Source records Start Marker
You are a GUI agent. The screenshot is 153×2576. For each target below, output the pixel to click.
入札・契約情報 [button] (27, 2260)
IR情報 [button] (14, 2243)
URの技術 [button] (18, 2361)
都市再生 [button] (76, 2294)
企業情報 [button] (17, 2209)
Source records End Marker
Your answer must be the line with "入札・契約情報 [button] (27, 2260)" and all lines after it through the final line of the entries, copied exactly and with nothing added.

入札・契約情報 [button] (27, 2260)
IR情報 [button] (14, 2243)
URの技術 [button] (18, 2361)
都市再生 [button] (76, 2294)
企業情報 [button] (17, 2209)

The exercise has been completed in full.